━━━ Data records
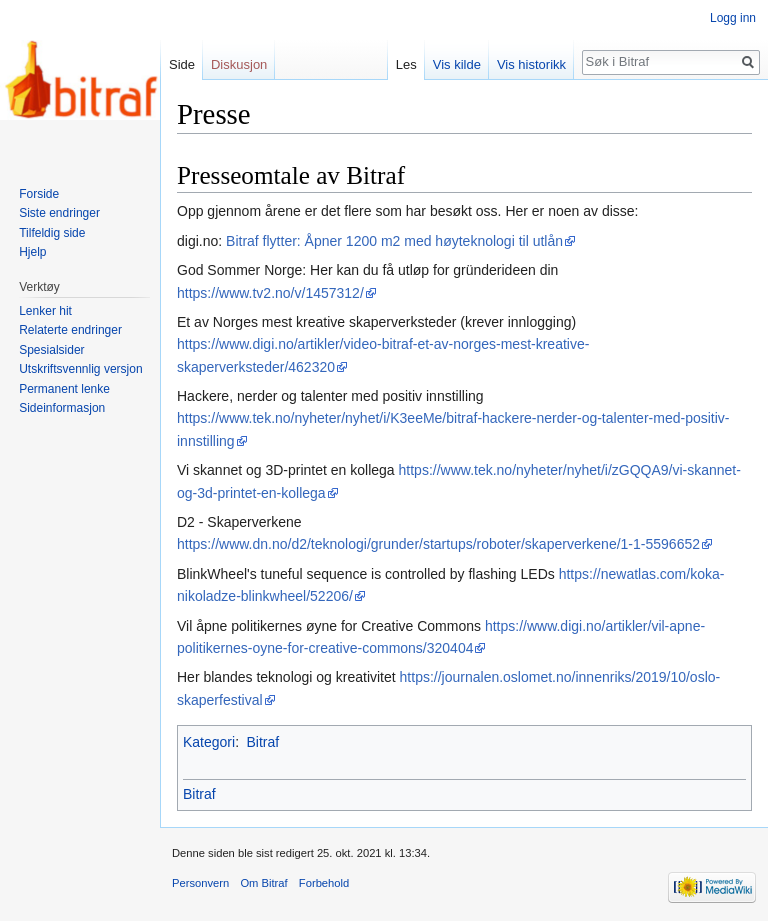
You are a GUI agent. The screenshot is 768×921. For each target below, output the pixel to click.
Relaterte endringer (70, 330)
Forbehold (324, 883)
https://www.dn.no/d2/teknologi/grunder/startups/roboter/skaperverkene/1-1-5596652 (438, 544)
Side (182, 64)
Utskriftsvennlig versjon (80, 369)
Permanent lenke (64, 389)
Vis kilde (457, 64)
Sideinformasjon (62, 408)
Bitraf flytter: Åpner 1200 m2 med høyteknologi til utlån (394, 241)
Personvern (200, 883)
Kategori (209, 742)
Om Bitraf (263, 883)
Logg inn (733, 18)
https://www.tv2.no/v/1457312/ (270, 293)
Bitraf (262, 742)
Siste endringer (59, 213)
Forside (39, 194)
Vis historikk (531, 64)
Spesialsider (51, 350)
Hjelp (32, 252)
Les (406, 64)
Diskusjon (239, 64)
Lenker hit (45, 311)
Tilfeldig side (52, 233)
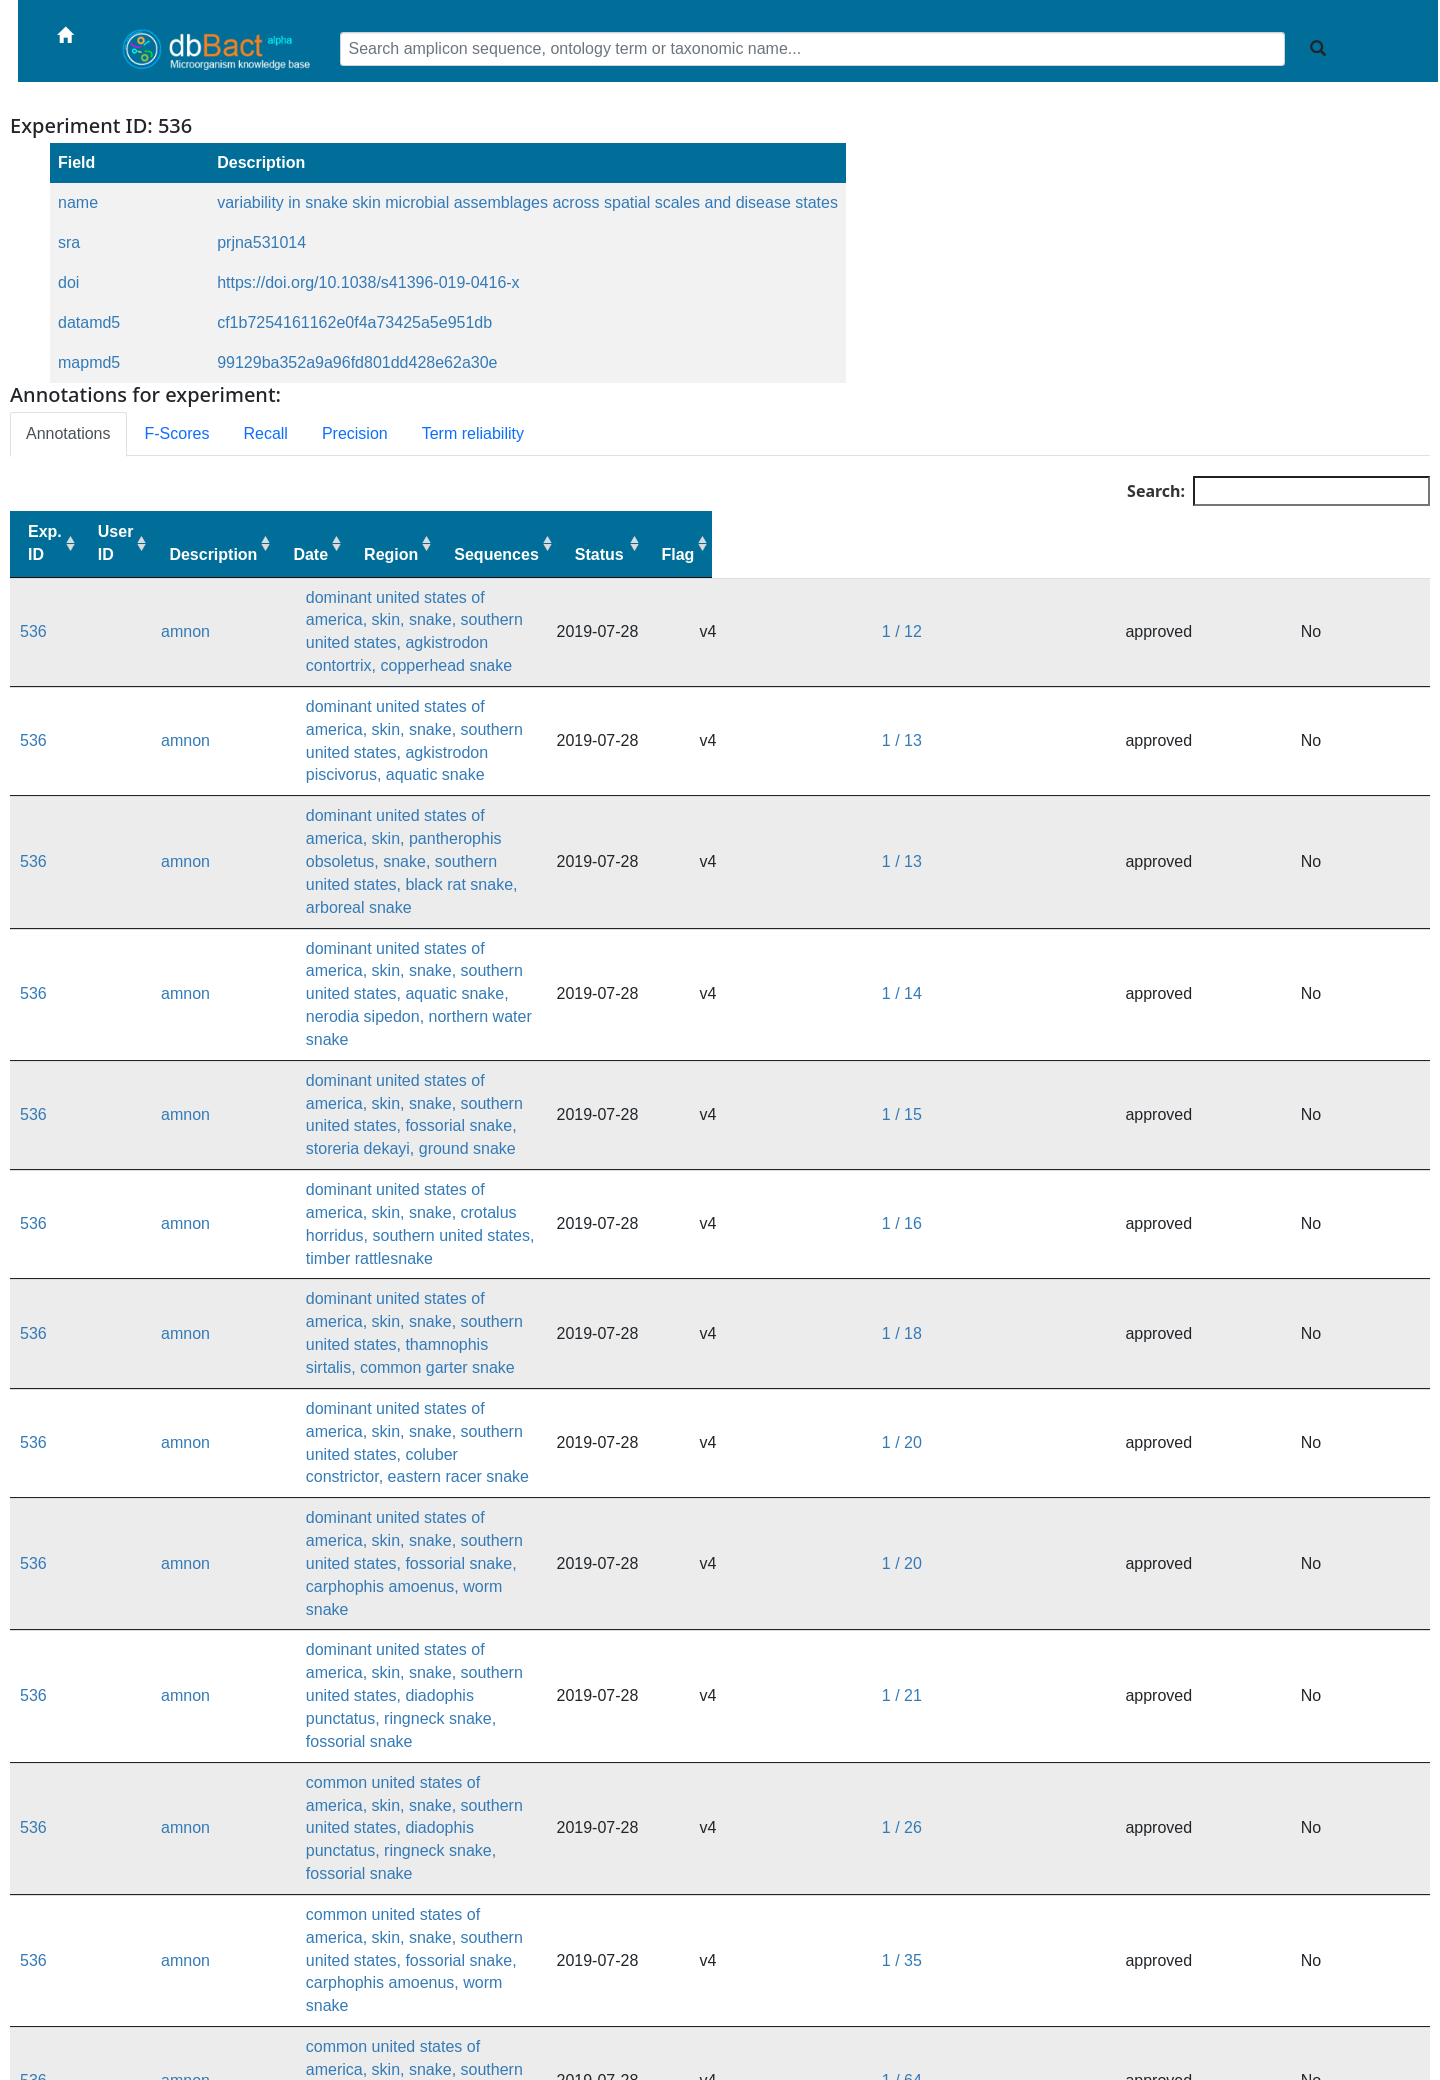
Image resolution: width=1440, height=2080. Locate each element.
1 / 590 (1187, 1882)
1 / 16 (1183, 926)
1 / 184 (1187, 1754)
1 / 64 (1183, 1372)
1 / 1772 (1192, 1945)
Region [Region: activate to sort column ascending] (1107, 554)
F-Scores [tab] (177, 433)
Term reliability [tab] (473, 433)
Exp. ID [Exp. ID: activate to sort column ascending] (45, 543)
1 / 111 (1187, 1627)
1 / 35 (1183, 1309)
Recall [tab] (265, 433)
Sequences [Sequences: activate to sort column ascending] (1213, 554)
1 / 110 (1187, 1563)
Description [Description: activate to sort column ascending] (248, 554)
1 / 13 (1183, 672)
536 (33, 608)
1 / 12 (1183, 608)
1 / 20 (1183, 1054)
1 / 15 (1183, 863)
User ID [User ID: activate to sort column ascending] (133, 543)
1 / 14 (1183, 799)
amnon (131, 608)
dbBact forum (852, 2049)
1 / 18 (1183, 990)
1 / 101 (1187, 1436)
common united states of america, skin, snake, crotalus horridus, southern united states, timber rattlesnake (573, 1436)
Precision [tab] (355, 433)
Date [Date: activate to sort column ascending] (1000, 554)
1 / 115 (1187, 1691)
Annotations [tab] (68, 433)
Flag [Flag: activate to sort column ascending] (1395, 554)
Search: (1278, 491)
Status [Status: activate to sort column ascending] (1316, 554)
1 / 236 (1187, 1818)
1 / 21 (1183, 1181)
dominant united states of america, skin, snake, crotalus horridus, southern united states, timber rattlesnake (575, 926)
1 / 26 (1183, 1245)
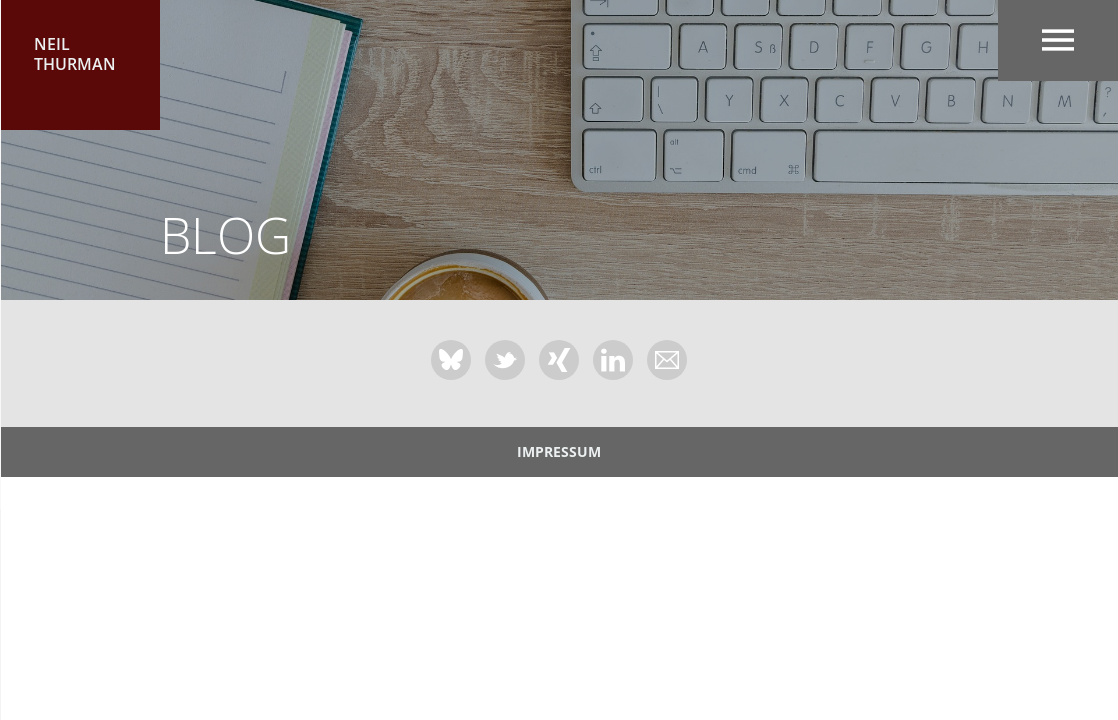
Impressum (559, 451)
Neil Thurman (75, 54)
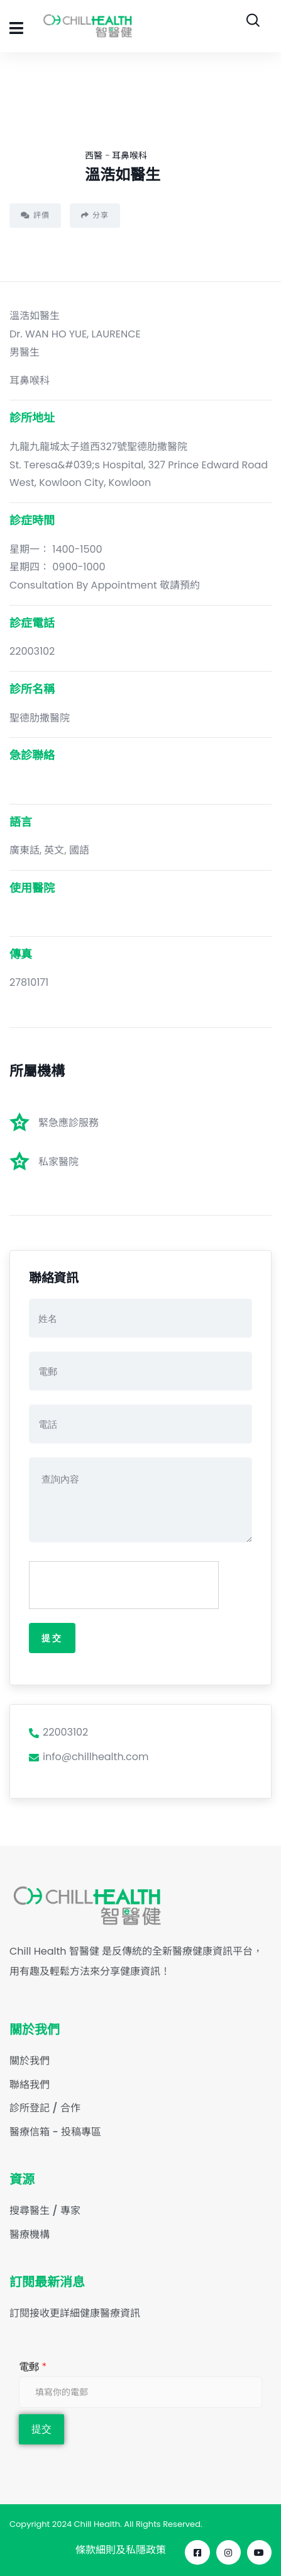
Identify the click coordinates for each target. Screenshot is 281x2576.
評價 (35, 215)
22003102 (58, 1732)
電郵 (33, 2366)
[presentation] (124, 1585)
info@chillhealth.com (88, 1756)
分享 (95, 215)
━━━━━━
Work to complete:
Write out exactly the lines from the one that contains "1 / 111 (1187, 1627)" through the last line of the data above, both included. Leave every picture out.

Answer for this exercise:
1 / 111 (1187, 1627)
1 / 35 (1183, 1309)
Recall [tab] (265, 433)
Sequences [Sequences: activate to sort column ascending] (1213, 554)
1 / 110 (1187, 1563)
Description [Description: activate to sort column ascending] (248, 554)
1 / 13 (1183, 672)
536 (33, 608)
1 / 12 (1183, 608)
1 / 20 (1183, 1054)
1 / 15 (1183, 863)
User ID [User ID: activate to sort column ascending] (133, 543)
1 / 14 (1183, 799)
amnon (131, 608)
dbBact forum (852, 2049)
1 / 18 (1183, 990)
1 / 101 (1187, 1436)
common united states of america, skin, snake, crotalus horridus, southern united states, timber rattlesnake (573, 1436)
Precision [tab] (355, 433)
Date [Date: activate to sort column ascending] (1000, 554)
1 / 115 (1187, 1691)
Annotations [tab] (68, 433)
Flag [Flag: activate to sort column ascending] (1395, 554)
Search: (1278, 491)
Status [Status: activate to sort column ascending] (1316, 554)
1 / 236 (1187, 1818)
1 / 21 (1183, 1181)
dominant united states of america, skin, snake, crotalus horridus, southern united states, timber rattlesnake (575, 926)
1 / 26 (1183, 1245)
Impressum (559, 451)
Neil Thurman (75, 54)
Identify the click coordinates for each target. Screenshot is 281x2576.
評價 (35, 215)
22003102 (58, 1732)
電郵 (33, 2366)
[presentation] (124, 1585)
info@chillhealth.com (88, 1756)
分享 (95, 215)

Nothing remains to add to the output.